Pemalsuan ini mendominasi tujuh komoditas yakni tinta printer 49,4%, pakaian 38,9%, barang dari kulit (tas, sepatu, dan lainnya) 37,2%, software 33,5%, kosmetik 12,6%, makanan minuman 8,5% dan produk farmasi palsu 3,8%.
Sebelumnya pada tahun 2012 rincian barang-barang palsu itu meliputi produk farmasi (3,5%), kosmetika (6,4%), oil (7%), minuman (8,9%), rokok (11,5%), elektronik (11,7%), lampu (16,4%), spare parts (16,8%), pakaian (302%), software (34,1%) dan barang dari kulit (35,7%).
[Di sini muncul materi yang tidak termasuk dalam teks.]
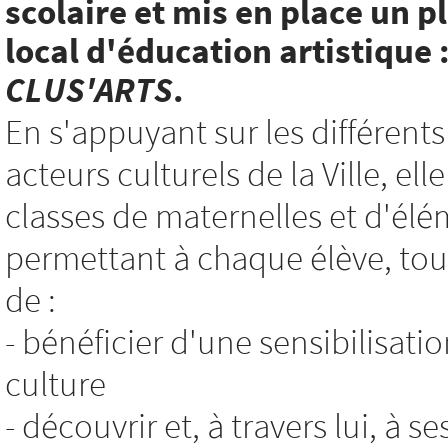
scolaire et mis en place un p
local d'éducation artistique 
CLUS'ARTS
.
En s'appuyant sur les différents
acteurs culturels de la Ville, e
classes de maternelles et d'élé
permettant à chaque élève, tout
de :
- bénéficier d'une sensibilisatio
culture
- découvrir et, à travers lui, à s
Bahkan khusus sektor farmasi penelitian Masyarakat Indonesia Anti-Pemalsuan (MIAP) bersama FK Univesitas Indonesia menemukan dari 518 tablet berjenis sama, ternyata yang beredar di luar apotek 100% palsu.
Banyak peraturan yang mengatur seperti UU No. 15 Tahun 2001 tentang Merek, UU Nomor 8 Tahun 1999 tentang Perlindungan Konsumen, UU Nomor 17 Tahun 2006 tentang Kepabeanan, dan UU No. 3 Tahun 2014 tentang Perindustrian, tetapi belum efektif untuk menghempang arus produk palsu di Indonesia. Di luar deretan norma hukum yang ada, faktor kesadaran dan kecerdasan konsumen adalah cara ampuh melawan barang palsu.